Would you mind sending me the epubcfis of all those entries and what order they should be in? You can find it in the annotations.json file in the data directory. It listed under metadata:location for each annotation.

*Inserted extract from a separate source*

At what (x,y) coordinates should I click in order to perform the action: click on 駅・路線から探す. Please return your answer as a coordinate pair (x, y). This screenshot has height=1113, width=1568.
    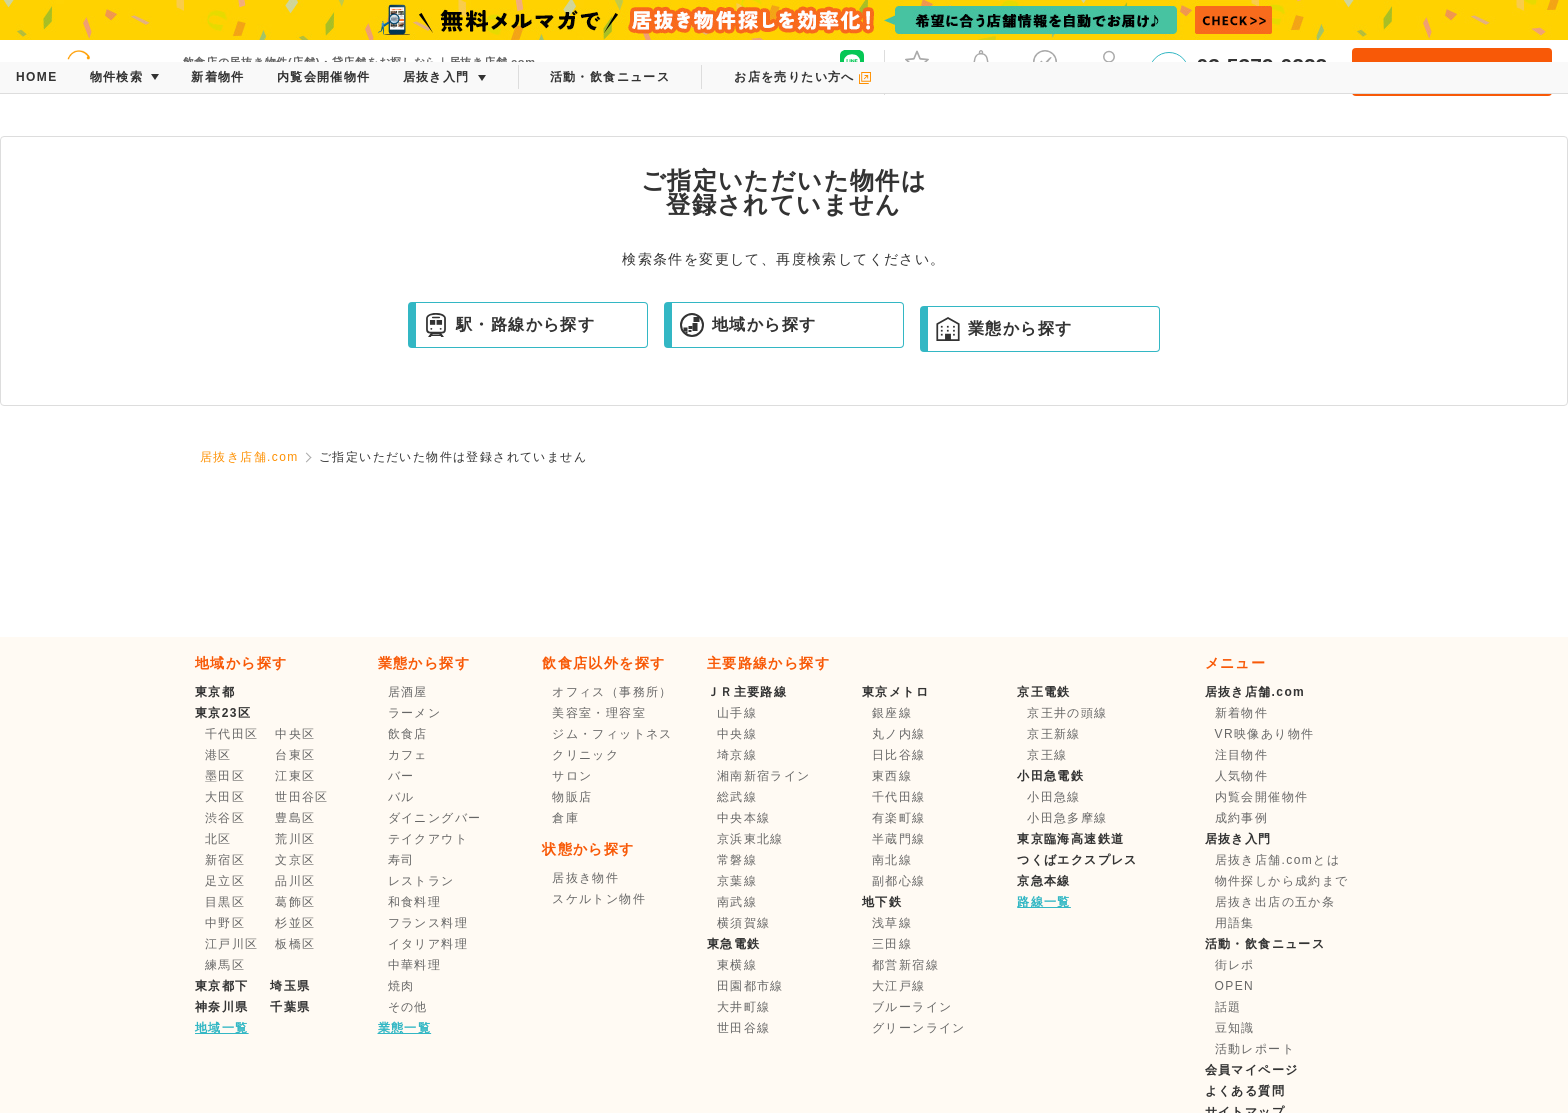     Looking at the image, I should click on (509, 325).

sent-hil commented 2 years ago

Here you go:

[
  "epubcfi(/6/16[x01-Logic-1]!/4[x01-Logic-1]/2[_idContainer008]/20,/1:0,/5:1)",
  "epubcfi(/6/16[x01-Logic-1]!/4[x01-Logic-1]/2[_idContainer008]/52,/1:0,/5:124)",
  "epubcfi(/6/16[x01-Logic-1]!/4[x01-Logic-1]/2[_idContainer008]/56,/1:0,/7:161)",
  "epubcfi(/6/16[x01-Logic-1]!/4[x01-Logic-1]/2[_idContainer008]/64,/1:0,/3:58)",
  "epubcfi(/6/16[x01-Logic-1]!/4[x01-Logic-1]/2[_idContainer008]/68/2,/2/1:0,/3:424)",
  "epubcfi(/6/16[x01-Logic-1]!/4[x01-Logic-1]/2[_idContainer008]/68/4,/2/1:0,/3:335)",
  "epubcfi(/6/16[x01-Logic-1]!/4[x01-Logic-1]/2[_idContainer008]/68/6,/2/1:0,/5:141)",
  "epubcfi(/6/18[x02-Boolean_Algebra]!/4[x02-Boolean_Algebra]/2[_idContainer014]/104,/1:0,/3:93)",
  "epubcfi(/6/18[x02-Boolean_Algebra]!/4[x02-Boolean_Algebra]/2[_idContainer014]/144/2,/2/1:0,/3:144)",
  "epubcfi(/6/18[x02-Boolean_Algebra]!/4[x02-Boolean_Algebra]/2[_idContainer014]/144/4,/2/1:0,/3:143)",
  "epubcfi(/6/18[x02-Boolean_Algebra]!/4[x02-Boolean_Algebra]/2[_idContainer014]/144/6,/2/1:0,/9:127)",
  "epubcfi(/6/18[x02-Boolean_Algebra]!/4[x02-Boolean_Algebra]/2[_idContainer014]/156,/1:0,/3:1)",
  "epubcfi(/6/18[x02-Boolean_Algebra]!/4[x02-Boolean_Algebra]/2[_idContainer014]/166/2,/2/1:0,/5:262)",
  "epubcfi(/6/18[x02-Boolean_Algebra]!/4[x02-Boolean_Algebra]/2[_idContainer014]/166/4,/2/1:0,/3:159)",
  "epubcfi(/6/18[x02-Boolean_Algebra]!/4[x02-Boolean_Algebra]/2[_idContainer014]/166/6,/2/1:0,/3:114)",
  "epubcfi(/6/18[x02-Boolean_Algebra]!/4[x02-Boolean_Algebra]/2[_idContainer014]/172/1,:0,:233)",
  "epubcfi(/6/18[x02-Boolean_Algebra]!/4[x02-Boolean_Algebra]/2[_idContainer014]/18,/2/1:0,/3:18)",
  "epubcfi(/6/18[x02-Boolean_Algebra]!/4[x02-Boolean_Algebra]/2[_idContainer014]/184/1,:0,:146)",
  "epubcfi(/6/18[x02-Boolean_Algebra]!/4[x02-Boolean_Algebra]/2[_idContainer014],/194/1:0,/196/1:159)",
  "epubcfi(/6/18[x02-Boolean_Algebra]!/4[x02-Boolean_Algebra]/2[_idContainer014]/36,/1:117,/3:1)",
  "epubcfi(/6/18[x02-Boolean_Algebra]!/4[x02-Boolean_Algebra]/2[_idContainer014]/56/1,:0,:615)",
  "epubcfi(/6/18[x02-Boolean_Algebra]!/4[x02-Boolean_Algebra]/2[_idContainer014]/60/1,:0,:304)",
  "epubcfi(/6/18[x02-Boolean_Algebra]!/4[x02-Boolean_Algebra]/2[_idContainer014]/72,/1:0,/3:1)",
  "epubcfi(/6/18[x02-Boolean_Algebra]!/4[x02-Boolean_Algebra]/2[_idContainer014],/8/2/1:0,/12)",
  "epubcfi(/6/18[x02-Boolean_Algebra]!/4[x02-Boolean_Algebra]/2[_idContainer014],/84/1:0,/86/2/1:144)",
  "epubcfi(/6/18[x02-Boolean_Algebra]!/4[x02-Boolean_Algebra]/2[_idContainer014]/90/1,:0,:923)",
  "epubcfi(/6/22[x03a_Binary_Primer-1]!/4[x03a_Binary_Primer-1]/2[_idContainer024]/26,/1:118,/7:44)",
  "epubcfi(/6/22[x03a_Binary_Primer-1]!/4[x03a_Binary_Primer-1]/2[_idContainer024]/56/1,:0,:311)",
  "epubcfi(/6/24[x04-Mechanical_Computers]!/4[x04-Mechanical_Computers]/2[_idContainer030],/8/1:0,/10/1:208)",
  "epubcfi(/6/26[x05-Symbols_and_Circuits_copy]!/4[x05-Symbols_and_Circuits_copy]/2[_idContainer042]/28/1,:153,:393)",
  "epubcfi(/6/26[x05-Symbols_and_Circuits_copy]!/4[x05-Symbols_and_Circuits_copy]/2[_idContainer042],/30/1:0,/32)"
]

This is the order in Apple books:

image image

tnahs commented 2 years ago

Thanks so much for this!

I can use these epubcfis but I think it'd be much more useful if I can get a sample of each epubcfis annotation too. Just the first sentence or so so I can compare the order I get to the original order. Right now I'm not sure which epubcfi corresponds to which annotation.

tnahs commented 2 years ago

Tested all the epubcfis and found no anomalies. I need the original ordering to really run a test. @sent-hil, If it's easier, could you just share what book this is? I can get a copy and write some tests with it.